Click the Submit button to proceed. Upon a second pop-up window continue with the loading procedure of the quantitative imaging, or QI, map by clicking the Submit button. Upon completion of the loading process the initial force curve of the force map is displayed on the screen.
Set the fit depth in the corresponding edit field to 1.5 micrometers and select via Hertz fit for the contact finder algorithm. To apply the fit of the modified Hertz model to all force indentation curves of the QI map, click the Keep Apply to all button. After completion of the last force curve analysis a window appears to save the files.
Click Yes and enter a name for the result files. For spatial filtering of QI map from the Application Selection window in the CANTER Processing Toolbox, select the Result Filtering Tool and click on the Start Application button. To load the fit results click on Open in the top menu bar of the Result Filtering Tool user interface.
In the subsequent popup window locate the first Set button under the JPK Maps tab and select the tsv file containing the force curve analysis outcomes. Then click on the second Set button and locate the QI map file corresponding to the selected tsv file. Subsequently, click Submit to load the map data and force curve analysis results.

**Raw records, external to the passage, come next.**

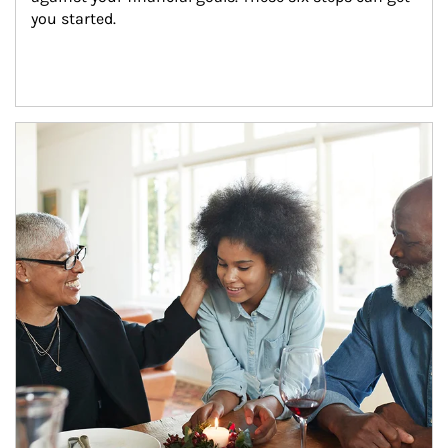
you started.
Article Image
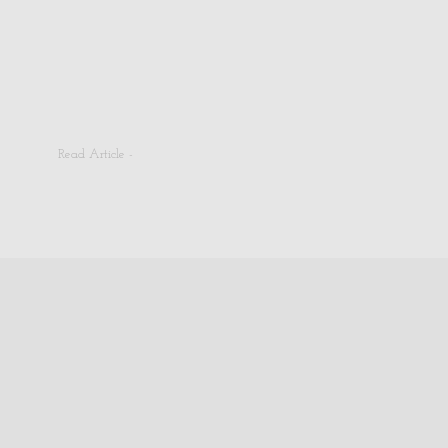
Read Article -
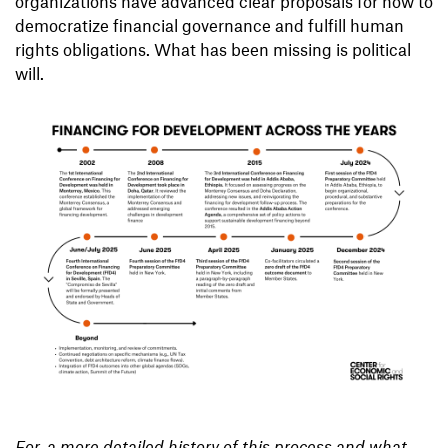
organizations have advanced clear proposals for how to
democratize financial governance and fulfill human
rights obligations. What has been missing is political
will.
For a more detailed history of this process and what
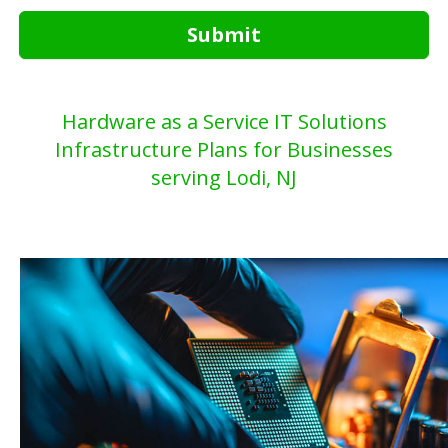
Submit
Hardware as a Service IT Solutions
Infrastructure Plans for Businesses
serving Lodi, NJ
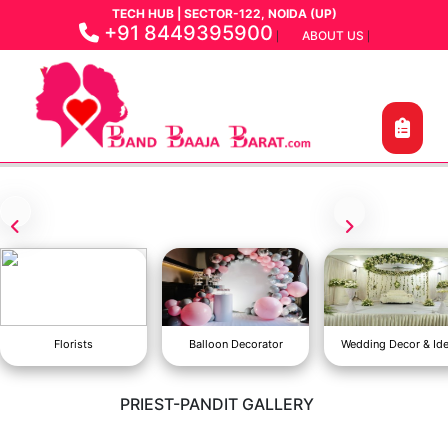
TECH HUB | SECTOR-122, NOIDA (UP)
+91 8449395900
ABOUT US
|
|
Florists
Balloon Decorator
Wedding Decor & Id
PRIEST-PANDIT GALLERY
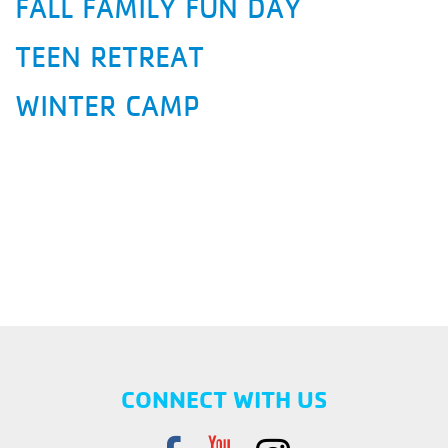
FALL FAMILY FUN DAY
TEEN RETREAT
WINTER CAMP
CONNECT WITH US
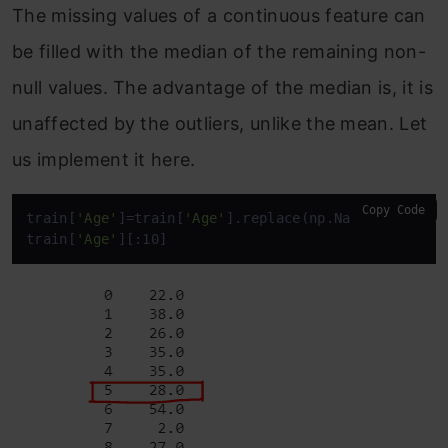
The missing values of a continuous feature can
be filled with the median of the remaining non-
null values. The advantage of the median is, it is
unaffected by the outliers, unlike the mean. Let
us implement it here.
Copy Code
train[
'Age'
]=train[
'Age'
].replace(np.NaN,train[
'Ag
train[
'Age'
][:10]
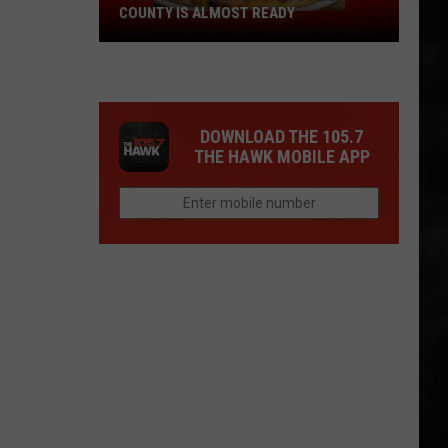
COUNTY IS ALMOST READY
YUM!
A
New
Pizza
DOWNLOAD THE 105.7
Spot
THE HAWK MOBILE APP
In
Ocean
County
Is
Almost
Ready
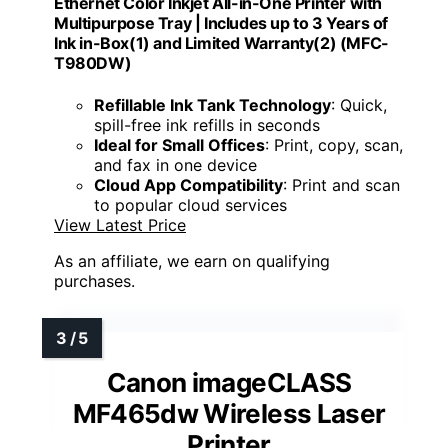
Ethernet Color Inkjet All-in-One Printer with
Multipurpose Tray | Includes up to 3 Years of
Ink in-Box(1) and Limited Warranty(2) (MFC-
T980DW)
Refillable Ink Tank Technology
: Quick,
spill-free ink refills in seconds
Ideal for Small Offices
: Print, copy, scan,
and fax in one device
Cloud App Compatibility
: Print and scan
to popular cloud services
View Latest Price
As an affiliate, we earn on qualifying
purchases.
Canon imageCLASS
MF465dw Wireless Laser
Printer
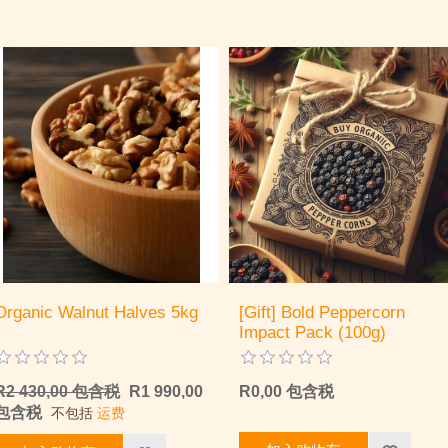
Organic Walnut Halves 5kg
[Gift] Bold Peppercorn
Impact Pack (100g)
R2 430,00 包含税
R1 990,00
R0,00 包含税
包含税
不包括
运费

From the Displayed channel dropdown menu at the top select the EModul option to display Young's modulus results as a map image. Then from the Data channel dropdown menu below the histogram plot choose the EModul option to visualize the distribution of the loaded Young's modulus values of the QI map. Next, click on the Manipulation flow arrow button in the center of the user interface, ensuring it points towards the right-hand side.
Set the Image filter toggle button to the On position in the Filter panel above the histogram axes. From the Filter geometry dropdown menu select the Freehand option and then click on the Add button. On the top channel image draw the filter mask by circling the basement membrane while holding the left mouse button.
Then release the mouse button when finished and double-click on the mask to apply it to the map. To save a new tsv result file with the masked Young's modulus values click on Save, Save histogram, and Save data in the top menu bar. In the popup window that appears click Select all to choose which results to write to the tsv file.
Then click on the OK button to confirm the selection. In the Save dialog enter a name for the tsv file, choose the desired save location, and click OK to save the filtered results. The Young's modulus values of the pulmonary basement membrane exhibited a log normal distribution with a peak value of 9.31 and standard deviation of 0.18, yielding a representative Young's modulus of 11.05 kilopascals.
These findings were further confirmed by quantile-quantile plot.